Carl Icahn has admitted he was wrong in making a huge bet that the market would crash after an ill-fated trade that caused his firm to lose nearly $9 billion over nearly six years.
According to a Financial Times analysis, leading activist investors lost about $1.8bn in 2017 on hedging positions, before losing a further $7bn between 2018 and the first quarter of this year as asset prices fell. must have done
“I’ve always told people that there’s nobody who can really pick and choose the market on a short-term or intermediate-term basis,” Icahn told the FT in an interview to discuss the analysis. “Perhaps I have made the mistake of not following my own advice in recent years.”
Icahn Enterprises began aggressively betting on market collapse following the 2008 financial crisis and became increasingly bold in subsequent years, implementing a complex strategy that included broad market indices, individual companies, commercial mortgages and shorting of debt securities.
Over time, Icahn’s notional risk, the underlying value of the securities he was betting against, exceeded $15 billion, regulatory filings show. “You never get the perfect defense, but if I kept to the parameters I always believed in . . . I would have been fine,” he said. “But I didn’t.”

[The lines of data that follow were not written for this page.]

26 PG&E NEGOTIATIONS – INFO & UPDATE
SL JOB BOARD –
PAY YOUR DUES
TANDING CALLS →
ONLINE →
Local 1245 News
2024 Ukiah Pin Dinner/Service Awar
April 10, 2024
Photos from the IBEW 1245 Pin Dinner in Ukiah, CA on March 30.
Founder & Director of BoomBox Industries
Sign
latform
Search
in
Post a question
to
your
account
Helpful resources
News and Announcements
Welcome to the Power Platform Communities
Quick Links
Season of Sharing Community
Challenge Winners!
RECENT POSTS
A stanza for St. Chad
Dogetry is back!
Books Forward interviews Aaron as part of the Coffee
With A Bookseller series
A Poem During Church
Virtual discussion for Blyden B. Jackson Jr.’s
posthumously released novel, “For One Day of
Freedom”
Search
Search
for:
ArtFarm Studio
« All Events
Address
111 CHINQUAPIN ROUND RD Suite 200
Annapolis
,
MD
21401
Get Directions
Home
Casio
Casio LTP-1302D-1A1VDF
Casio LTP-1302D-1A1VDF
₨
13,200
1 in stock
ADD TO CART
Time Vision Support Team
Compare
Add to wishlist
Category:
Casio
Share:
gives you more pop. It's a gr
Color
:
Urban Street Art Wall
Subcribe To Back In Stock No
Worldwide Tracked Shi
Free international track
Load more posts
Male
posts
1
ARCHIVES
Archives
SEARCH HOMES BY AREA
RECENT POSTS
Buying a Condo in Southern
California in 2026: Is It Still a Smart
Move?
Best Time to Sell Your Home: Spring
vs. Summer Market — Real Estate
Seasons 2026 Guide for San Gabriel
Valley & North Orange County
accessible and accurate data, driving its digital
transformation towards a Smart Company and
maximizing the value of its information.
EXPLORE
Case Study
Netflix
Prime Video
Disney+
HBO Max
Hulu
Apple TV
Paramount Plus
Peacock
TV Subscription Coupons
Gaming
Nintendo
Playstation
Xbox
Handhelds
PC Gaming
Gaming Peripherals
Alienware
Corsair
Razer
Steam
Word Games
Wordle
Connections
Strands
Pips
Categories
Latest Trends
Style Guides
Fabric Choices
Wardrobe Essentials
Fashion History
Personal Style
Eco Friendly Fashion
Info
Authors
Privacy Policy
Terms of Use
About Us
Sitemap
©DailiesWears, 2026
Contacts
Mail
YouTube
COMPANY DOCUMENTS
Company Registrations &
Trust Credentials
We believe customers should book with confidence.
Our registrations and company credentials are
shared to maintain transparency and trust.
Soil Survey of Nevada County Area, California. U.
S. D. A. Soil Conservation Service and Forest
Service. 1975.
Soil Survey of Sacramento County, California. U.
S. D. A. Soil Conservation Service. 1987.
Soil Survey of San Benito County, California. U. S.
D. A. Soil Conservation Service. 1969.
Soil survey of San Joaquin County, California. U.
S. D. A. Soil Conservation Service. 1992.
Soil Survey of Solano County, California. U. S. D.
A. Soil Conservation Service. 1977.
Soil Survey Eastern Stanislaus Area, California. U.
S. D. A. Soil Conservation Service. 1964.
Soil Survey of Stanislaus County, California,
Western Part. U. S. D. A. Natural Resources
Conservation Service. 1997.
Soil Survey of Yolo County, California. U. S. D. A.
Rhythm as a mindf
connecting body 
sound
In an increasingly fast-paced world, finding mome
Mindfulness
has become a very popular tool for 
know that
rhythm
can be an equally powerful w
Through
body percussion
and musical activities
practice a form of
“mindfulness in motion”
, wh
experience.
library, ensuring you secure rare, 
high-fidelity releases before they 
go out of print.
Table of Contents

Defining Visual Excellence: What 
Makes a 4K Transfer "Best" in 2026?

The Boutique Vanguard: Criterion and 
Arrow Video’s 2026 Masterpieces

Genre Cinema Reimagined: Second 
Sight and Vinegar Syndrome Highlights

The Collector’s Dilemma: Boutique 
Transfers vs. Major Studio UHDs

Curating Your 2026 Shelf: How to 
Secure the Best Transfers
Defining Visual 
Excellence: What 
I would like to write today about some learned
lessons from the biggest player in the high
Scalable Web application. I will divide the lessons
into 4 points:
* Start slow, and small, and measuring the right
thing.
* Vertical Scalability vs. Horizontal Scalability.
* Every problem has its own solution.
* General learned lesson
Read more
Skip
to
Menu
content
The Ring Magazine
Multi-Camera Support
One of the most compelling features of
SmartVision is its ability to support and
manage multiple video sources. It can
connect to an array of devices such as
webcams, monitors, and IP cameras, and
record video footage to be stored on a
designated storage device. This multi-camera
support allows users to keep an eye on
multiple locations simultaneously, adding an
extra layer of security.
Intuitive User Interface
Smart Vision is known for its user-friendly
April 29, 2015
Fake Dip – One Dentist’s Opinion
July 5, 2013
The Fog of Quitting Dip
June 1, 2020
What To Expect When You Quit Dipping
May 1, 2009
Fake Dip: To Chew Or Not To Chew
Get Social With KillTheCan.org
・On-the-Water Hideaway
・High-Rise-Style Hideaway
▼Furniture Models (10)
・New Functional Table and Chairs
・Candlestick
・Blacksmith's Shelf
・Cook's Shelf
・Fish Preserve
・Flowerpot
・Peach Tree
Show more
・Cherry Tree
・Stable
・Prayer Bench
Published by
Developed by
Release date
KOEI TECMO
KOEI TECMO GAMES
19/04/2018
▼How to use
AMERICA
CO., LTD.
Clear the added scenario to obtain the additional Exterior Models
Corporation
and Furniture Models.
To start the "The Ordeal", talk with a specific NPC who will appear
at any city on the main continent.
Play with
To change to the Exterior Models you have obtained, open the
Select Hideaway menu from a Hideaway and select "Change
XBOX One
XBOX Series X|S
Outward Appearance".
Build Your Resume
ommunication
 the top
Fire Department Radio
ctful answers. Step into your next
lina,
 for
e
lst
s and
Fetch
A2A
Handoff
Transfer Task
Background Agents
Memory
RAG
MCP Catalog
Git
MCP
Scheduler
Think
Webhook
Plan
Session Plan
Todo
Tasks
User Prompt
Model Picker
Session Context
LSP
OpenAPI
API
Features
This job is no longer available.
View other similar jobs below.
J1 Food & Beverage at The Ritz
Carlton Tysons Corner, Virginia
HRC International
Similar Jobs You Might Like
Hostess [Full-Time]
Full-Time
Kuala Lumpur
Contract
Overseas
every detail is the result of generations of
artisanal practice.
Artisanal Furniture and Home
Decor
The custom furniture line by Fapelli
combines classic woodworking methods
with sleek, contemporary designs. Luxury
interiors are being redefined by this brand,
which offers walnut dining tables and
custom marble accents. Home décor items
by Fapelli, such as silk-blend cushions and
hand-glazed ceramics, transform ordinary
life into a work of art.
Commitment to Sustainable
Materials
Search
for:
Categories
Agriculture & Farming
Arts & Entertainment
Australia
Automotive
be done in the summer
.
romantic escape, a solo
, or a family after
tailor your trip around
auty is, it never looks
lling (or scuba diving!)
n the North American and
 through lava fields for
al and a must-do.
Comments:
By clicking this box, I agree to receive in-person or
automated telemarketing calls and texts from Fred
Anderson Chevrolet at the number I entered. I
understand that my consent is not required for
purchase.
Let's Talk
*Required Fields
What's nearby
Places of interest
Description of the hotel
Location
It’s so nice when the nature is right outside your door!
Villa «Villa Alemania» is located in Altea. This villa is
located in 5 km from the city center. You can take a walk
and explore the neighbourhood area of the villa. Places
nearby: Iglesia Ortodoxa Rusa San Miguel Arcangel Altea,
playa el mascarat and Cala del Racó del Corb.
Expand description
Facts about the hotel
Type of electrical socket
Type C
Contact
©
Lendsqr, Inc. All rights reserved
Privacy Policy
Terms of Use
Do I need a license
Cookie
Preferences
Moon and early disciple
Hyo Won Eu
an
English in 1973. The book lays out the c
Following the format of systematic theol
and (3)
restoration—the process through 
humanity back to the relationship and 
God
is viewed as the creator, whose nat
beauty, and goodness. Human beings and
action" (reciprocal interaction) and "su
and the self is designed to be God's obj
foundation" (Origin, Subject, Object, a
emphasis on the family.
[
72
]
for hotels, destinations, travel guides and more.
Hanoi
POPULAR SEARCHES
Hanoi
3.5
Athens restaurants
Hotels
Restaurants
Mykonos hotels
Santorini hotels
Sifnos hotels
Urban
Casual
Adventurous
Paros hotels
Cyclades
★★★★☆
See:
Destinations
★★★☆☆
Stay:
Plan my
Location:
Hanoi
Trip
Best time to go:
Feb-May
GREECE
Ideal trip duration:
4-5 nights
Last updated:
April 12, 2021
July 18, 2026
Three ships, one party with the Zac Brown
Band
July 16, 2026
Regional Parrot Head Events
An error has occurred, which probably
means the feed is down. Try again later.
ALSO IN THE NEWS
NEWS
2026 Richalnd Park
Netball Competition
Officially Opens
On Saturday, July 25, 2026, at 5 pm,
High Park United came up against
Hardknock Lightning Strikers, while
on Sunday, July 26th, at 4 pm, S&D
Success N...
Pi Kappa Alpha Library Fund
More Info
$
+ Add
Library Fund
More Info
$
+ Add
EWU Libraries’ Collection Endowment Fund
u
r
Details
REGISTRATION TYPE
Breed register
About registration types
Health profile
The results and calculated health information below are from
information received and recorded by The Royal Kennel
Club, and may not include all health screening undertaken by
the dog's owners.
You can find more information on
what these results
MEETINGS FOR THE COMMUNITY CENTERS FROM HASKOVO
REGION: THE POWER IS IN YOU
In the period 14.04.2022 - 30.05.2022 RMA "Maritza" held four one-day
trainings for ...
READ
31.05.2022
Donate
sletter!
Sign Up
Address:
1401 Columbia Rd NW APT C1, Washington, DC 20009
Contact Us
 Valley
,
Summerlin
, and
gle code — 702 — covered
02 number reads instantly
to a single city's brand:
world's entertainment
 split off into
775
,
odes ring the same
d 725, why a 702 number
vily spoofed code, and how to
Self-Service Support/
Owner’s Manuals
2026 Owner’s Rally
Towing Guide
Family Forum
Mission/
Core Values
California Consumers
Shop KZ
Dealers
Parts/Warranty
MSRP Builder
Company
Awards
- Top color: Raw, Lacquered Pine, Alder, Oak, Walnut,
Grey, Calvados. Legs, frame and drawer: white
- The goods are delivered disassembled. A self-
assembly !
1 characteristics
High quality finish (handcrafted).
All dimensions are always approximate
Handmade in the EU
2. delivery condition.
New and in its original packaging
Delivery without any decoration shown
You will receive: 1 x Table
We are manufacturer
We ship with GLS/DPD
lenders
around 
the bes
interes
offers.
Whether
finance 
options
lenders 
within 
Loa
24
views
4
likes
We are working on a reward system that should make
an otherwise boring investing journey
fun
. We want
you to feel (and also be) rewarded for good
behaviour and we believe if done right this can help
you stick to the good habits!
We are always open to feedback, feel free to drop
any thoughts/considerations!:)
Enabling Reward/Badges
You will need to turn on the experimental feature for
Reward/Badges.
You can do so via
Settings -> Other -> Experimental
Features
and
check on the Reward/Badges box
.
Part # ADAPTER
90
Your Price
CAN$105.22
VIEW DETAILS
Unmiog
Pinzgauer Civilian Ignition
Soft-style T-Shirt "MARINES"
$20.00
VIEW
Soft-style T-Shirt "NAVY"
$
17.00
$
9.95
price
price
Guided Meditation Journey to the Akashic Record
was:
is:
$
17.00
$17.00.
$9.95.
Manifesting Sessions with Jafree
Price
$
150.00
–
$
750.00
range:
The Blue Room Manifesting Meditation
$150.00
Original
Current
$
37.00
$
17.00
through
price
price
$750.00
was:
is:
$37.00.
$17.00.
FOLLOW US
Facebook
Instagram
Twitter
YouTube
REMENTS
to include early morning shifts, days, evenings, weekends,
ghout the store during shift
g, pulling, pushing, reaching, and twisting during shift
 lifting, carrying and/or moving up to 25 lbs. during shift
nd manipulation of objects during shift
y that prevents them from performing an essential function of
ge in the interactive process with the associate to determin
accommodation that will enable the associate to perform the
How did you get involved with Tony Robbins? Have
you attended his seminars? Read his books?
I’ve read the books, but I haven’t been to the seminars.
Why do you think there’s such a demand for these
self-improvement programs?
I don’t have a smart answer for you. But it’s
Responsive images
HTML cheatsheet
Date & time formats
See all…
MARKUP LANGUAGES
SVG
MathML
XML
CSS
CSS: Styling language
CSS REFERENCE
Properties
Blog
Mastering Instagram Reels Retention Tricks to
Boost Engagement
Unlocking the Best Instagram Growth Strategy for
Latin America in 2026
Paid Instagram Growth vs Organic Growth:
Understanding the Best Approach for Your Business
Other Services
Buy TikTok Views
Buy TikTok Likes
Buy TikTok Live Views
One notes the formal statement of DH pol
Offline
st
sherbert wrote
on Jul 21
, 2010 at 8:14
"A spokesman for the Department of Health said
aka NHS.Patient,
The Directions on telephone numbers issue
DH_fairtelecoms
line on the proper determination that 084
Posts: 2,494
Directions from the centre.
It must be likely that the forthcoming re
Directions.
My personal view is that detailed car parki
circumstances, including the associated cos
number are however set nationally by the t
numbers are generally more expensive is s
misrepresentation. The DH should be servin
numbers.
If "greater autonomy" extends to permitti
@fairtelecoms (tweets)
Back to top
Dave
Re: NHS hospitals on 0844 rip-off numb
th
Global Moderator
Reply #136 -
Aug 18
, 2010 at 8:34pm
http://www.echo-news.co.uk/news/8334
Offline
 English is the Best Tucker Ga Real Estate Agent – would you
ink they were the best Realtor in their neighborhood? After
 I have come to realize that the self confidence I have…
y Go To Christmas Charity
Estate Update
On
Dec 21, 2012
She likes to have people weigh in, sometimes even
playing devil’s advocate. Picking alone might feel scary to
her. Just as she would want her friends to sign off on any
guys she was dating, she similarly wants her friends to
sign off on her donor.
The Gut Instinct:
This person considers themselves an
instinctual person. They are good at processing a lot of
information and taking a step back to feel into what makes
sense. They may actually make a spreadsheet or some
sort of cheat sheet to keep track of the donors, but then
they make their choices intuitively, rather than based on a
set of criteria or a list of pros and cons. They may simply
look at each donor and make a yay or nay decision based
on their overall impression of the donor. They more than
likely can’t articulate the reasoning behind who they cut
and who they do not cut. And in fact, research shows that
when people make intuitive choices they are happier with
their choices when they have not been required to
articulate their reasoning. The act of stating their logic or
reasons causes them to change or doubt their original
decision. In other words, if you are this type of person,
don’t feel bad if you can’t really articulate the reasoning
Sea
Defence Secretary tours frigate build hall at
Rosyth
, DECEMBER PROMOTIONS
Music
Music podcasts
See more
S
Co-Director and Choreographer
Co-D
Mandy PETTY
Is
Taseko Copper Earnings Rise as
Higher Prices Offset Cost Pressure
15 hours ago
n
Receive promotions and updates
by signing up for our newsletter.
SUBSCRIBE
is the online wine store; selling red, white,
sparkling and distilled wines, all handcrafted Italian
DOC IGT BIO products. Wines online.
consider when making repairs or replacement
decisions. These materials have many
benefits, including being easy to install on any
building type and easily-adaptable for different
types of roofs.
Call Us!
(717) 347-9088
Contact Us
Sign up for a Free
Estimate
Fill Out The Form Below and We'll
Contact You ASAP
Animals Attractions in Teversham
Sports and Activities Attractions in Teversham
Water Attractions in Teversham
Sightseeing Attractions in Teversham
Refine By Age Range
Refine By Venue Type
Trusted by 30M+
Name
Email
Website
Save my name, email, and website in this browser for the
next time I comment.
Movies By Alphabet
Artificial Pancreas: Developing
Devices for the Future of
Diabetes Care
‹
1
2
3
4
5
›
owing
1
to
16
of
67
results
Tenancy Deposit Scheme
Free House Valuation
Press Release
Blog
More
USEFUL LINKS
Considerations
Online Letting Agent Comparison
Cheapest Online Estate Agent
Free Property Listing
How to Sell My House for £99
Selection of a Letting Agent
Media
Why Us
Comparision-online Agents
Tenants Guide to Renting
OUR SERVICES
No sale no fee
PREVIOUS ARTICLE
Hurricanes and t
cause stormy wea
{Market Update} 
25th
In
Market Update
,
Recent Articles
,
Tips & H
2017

Icahn Enterprises, the activist-owned listed vehicle that allows retail investors to add to their stakes, reported losses totaling $4.3bn in 2020 and 2021 as the pandemic battered markets after the Federal Reserve’s massive stimulus There was a rapid recovery from the recession.
Icahn said, “I clearly believed that the market was in big trouble.” “(But) the Fed injected trillions of dollars into the market to fight Covid and the old saying is true: ‘Don’t fight the Fed’.”
The trades have left Icahn in a vulnerable position and threaten to undermine his status as one of the most feared activist investors on Wall Street.
Earlier this month, short seller Hindenburg Research released a report saying that Icahn Enterprises’ market value was inflated and its dividend was volatile. The company’s shares have declined by more than 30 percent since the report was published.
As Icahn’s small stakes drained billions of dollars from his investment firm, he pledged nearly $4 billion of his own money to his publicly listed vehicle, filings show. That injection helped keep the firm’s internally calculated investment portfolio value relatively stable.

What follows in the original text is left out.